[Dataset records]

══════════

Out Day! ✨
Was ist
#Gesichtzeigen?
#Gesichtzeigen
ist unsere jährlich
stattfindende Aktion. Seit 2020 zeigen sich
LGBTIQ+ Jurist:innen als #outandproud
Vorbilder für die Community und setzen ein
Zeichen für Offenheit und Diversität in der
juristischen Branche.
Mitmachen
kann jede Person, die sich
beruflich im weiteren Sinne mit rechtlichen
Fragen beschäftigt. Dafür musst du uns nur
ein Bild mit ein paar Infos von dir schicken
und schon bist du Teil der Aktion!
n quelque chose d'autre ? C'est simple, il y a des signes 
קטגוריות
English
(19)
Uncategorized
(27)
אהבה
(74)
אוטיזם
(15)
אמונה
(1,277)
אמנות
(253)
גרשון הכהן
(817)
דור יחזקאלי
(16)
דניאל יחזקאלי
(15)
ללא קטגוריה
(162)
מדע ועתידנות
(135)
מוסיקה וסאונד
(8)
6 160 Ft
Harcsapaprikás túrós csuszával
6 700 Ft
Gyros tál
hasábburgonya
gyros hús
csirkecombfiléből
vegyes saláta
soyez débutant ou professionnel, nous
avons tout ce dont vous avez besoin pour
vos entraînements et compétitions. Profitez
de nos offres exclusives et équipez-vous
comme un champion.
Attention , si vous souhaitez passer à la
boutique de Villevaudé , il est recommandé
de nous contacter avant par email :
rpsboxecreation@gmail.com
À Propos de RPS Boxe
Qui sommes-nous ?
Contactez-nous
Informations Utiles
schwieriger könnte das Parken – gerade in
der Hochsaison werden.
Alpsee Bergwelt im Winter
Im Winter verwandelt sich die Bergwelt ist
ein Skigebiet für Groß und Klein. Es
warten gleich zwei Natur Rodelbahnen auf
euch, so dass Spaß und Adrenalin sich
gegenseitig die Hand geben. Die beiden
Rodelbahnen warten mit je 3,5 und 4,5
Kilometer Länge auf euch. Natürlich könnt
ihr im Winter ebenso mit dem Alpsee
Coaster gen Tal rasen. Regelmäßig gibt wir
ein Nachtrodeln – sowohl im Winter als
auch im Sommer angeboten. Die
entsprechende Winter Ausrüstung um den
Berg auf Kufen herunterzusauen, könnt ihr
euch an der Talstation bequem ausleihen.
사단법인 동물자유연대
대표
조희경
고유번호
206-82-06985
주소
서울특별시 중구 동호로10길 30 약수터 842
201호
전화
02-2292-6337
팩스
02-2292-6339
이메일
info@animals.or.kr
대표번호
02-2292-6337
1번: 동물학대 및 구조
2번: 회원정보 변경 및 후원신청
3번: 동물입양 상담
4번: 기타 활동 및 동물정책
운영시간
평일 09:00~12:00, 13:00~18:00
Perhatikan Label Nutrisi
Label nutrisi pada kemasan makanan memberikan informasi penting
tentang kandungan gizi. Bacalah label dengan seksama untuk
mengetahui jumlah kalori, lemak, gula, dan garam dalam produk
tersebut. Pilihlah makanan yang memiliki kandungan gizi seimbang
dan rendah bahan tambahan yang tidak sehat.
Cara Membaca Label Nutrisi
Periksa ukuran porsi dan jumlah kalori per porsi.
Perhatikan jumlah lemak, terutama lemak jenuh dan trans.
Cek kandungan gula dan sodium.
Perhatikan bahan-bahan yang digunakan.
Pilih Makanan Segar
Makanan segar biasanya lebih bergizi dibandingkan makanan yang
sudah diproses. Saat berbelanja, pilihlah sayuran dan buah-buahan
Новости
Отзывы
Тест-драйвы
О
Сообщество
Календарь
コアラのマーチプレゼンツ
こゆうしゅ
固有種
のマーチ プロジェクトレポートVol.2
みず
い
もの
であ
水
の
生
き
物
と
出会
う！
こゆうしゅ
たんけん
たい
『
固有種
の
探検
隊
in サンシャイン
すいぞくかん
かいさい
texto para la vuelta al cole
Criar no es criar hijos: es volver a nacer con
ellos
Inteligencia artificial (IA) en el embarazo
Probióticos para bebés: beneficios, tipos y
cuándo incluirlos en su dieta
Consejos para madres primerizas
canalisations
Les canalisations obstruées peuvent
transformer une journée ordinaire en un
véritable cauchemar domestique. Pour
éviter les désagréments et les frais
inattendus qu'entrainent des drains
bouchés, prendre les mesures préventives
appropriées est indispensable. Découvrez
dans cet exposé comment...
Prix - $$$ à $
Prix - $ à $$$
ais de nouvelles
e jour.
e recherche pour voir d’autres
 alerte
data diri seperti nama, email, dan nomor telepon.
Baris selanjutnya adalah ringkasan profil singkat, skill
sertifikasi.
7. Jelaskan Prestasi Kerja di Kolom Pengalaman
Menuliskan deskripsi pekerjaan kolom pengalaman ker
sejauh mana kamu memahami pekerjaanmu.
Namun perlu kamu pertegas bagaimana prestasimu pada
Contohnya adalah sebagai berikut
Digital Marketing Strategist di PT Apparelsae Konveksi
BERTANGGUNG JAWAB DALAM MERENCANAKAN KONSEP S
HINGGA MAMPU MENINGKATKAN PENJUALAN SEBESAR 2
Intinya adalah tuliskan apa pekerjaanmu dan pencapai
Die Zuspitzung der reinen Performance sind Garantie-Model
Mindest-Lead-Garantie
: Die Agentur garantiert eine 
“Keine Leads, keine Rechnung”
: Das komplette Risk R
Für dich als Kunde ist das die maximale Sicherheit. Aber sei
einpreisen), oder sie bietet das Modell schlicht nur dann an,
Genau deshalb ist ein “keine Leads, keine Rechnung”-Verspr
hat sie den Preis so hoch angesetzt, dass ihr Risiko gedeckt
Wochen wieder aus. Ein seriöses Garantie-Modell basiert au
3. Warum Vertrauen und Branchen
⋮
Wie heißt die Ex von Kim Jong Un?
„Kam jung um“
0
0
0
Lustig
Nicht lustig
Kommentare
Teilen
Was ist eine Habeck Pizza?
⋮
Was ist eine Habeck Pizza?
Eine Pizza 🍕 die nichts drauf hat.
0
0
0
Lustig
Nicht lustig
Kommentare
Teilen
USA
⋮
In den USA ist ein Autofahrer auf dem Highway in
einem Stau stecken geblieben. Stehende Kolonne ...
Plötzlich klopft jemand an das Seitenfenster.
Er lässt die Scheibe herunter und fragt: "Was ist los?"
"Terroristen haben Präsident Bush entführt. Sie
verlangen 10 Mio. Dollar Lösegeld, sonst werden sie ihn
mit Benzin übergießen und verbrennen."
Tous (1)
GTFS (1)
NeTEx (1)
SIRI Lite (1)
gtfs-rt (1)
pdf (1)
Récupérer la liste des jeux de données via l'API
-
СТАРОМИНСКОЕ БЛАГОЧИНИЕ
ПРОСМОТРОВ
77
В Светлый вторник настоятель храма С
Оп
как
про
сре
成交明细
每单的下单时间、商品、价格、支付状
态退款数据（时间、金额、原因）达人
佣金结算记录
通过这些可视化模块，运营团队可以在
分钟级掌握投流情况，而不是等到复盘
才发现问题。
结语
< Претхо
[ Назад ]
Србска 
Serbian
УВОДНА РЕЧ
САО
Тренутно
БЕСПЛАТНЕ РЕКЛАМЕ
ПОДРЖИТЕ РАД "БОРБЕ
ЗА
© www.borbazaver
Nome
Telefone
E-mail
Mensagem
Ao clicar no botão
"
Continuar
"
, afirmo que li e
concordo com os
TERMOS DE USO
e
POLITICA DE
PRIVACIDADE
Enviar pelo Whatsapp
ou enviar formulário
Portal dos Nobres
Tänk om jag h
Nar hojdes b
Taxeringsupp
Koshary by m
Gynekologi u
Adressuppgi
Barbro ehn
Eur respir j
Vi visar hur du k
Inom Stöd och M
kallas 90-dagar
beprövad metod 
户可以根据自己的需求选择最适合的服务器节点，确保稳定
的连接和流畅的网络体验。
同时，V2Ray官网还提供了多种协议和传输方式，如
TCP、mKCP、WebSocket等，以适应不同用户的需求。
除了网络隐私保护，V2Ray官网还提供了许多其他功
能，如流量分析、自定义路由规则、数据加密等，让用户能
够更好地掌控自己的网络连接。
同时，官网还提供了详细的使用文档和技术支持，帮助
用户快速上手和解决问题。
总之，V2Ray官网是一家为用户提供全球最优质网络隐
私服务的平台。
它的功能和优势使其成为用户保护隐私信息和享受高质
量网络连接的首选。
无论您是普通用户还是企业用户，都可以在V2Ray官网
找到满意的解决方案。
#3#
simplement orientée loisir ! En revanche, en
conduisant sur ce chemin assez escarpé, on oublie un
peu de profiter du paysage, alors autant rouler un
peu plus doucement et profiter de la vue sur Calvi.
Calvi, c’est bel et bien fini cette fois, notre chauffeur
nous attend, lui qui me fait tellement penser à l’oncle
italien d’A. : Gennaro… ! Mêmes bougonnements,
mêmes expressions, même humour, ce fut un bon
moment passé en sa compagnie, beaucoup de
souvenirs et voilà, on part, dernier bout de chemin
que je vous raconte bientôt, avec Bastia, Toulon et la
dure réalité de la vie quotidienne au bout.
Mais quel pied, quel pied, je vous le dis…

══════════

Out of the records above, pick each line that contains the string "dass".

* Written solution *
euch, so dass Spaß und Adrenalin sich
hat sie den Preis so hoch angesetzt, dass ihr Risiko gedeckt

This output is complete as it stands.